En 1481, Leonardo da Vinci (1452-1519) aceptó el encargo de trazar una Adoración de los Magos por parte del monasterio de San Donato en Scopeto. Si bien nunca pasó de un esbozo –como gran parte de la obra de Leonardo–, esta podría haber sido una de las grandes obras de la pintura universal.
En 1494, el Bosco creó una Adoración más humilde, menos lujosa que la de sus predecesores, con la novedad de presentar a un mago de color. Esta obra es atesorada en el Museo del Prado.
Las modas cambian y en 1609, Rubens (1577-1640) pintó una casi voluptuosa Adoración, con despliegue físico, de telas en movimiento y juego de luces y sombras. También se puede admirar en el Prado.
En 1616, Velázquez (1599-1660) nos devuelve la intimidad de los personajes y la humildad del lugar. Al parecer, Velázquez se inspiró en su familia para dar vida a los personajes bíblicos: Melchor era Francisco Pacheco (célebre pintor y suegro del artista), la Virgen sería su esposa, Juana Pacheco, y el mismo Velázquez sería Gaspar.
En 1638, Zurbarán (1598-1664) pintó esta obra para la Cartuja de Nuestra Señora de la Defensión, en Jerez de la Frontera, y si bien guarda cierta similitud con la obra de su amigo Velázquez, hay un tratamiento particular de la luz como si existiesen dos focos (el del atardecer de fondo y la luz que ilumina a los personajes).
En 1505, Alberto Durero (1471-1528) pintó esta obra por encargo del rey Federico el sabio, dando una lección de perspectiva. Por último, vale rescatar la obra de Raúl Soldi (1905-1994) en la capilla de Glew, donde no hay bueyes ni asnos, pero sí un brioso corcel.
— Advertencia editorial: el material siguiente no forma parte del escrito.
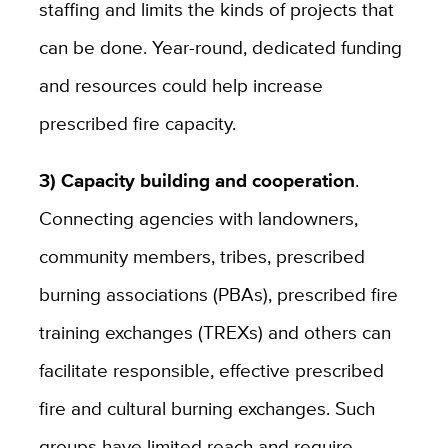
staffing and limits the kinds of projects that
can be done. Year-round, dedicated funding
and resources could help increase
prescribed fire capacity.
3) Capacity building and cooperation
.
Connecting agencies with landowners,
community members, tribes, prescribed
burning associations (PBAs), prescribed fire
training exchanges (TREXs) and others can
facilitate responsible, effective prescribed
fire and cultural burning exchanges. Such
groups have limited reach and require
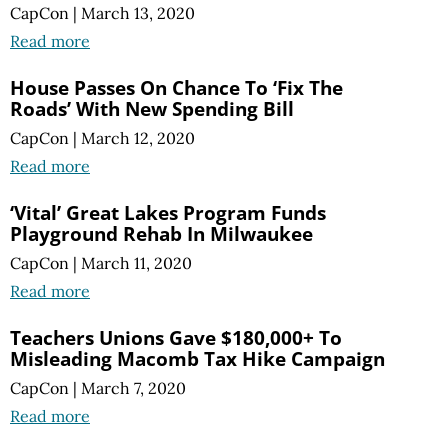
CapCon
|
March 13, 2020
Read more
House Passes On Chance To ‘Fix The
Roads’ With New Spending Bill
CapCon
|
March 12, 2020
Read more
‘Vital’ Great Lakes Program Funds
Playground Rehab In Milwaukee
CapCon
|
March 11, 2020
Read more
Teachers Unions Gave $180,000+ To
Misleading Macomb Tax Hike Campaign
CapCon
|
March 7, 2020
Read more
Según la tradición, los magos de oriente volvieron a su tierra convertidos en hombres piadosos. Cuentan (no hay evidencia) que Santo Tomás los visitó en su lugar de origen para contarles la prodigiosa vida del niño Jesús. Cuando el cristianismo se elevó al estatus de religión oficial del Imperio romano, Santa Elena, madre de Constantino, viajó a Jerusalén para rescatar todo recuerdo de Jesús y su pasaje por este valle de lágrimas. Entre las santas reliquias que trajo estaban los restos de los tres magos. Estos fueron tomados como botín de guerra por Federico Barbarroja y terminaron en la catedral de Colonia en un magnífico relicario de oro, obra de Nicolas de Verdún.
El relato que consagra a los reyes magos ha calado hondo en nuestra condición humana porque refleja, por un lado, la esperanza y la candidez, la ilusión de una compensación por nuestros esfuerzos y una conducta virtuosa, pero también, en la noche de reyes, nos podemos sentir burlados y defraudados, marcando el momento aciago cuando finaliza la edad de la inocencia.